## Assignment:
Do not include the pictures; repeat the rest of the data exactly.

## Input:
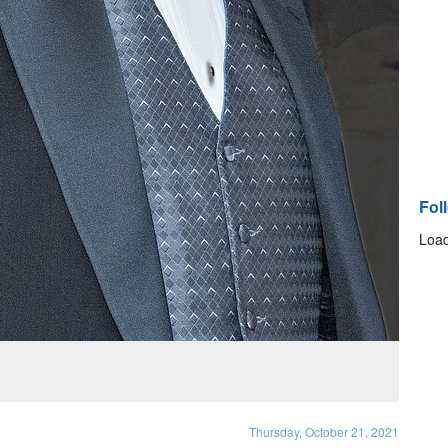
Fol
Load
Thursday, October 21, 2021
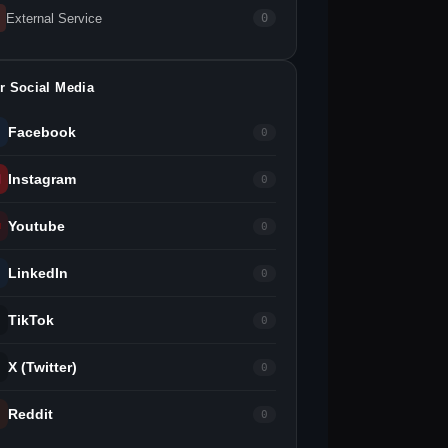
External Service
0
r Social Media
Facebook
0
Instagram
0
Youtube
0
LinkedIn
0
TikTok
0
X (Twitter)
0
Reddit
0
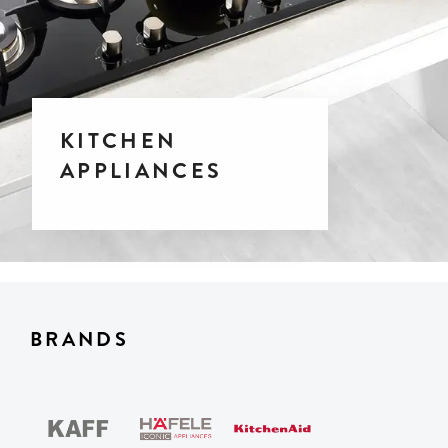
KITCHEN
APPLIANCES
BRANDS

## Task result:
Fol
Load
Thursday, October 21, 2021
External Service
0
r Social Media
Facebook
0
Instagram
0
Youtube
0
LinkedIn
0
TikTok
0
X (Twitter)
0
Reddit
0
KITCHEN
APPLIANCES
BRANDS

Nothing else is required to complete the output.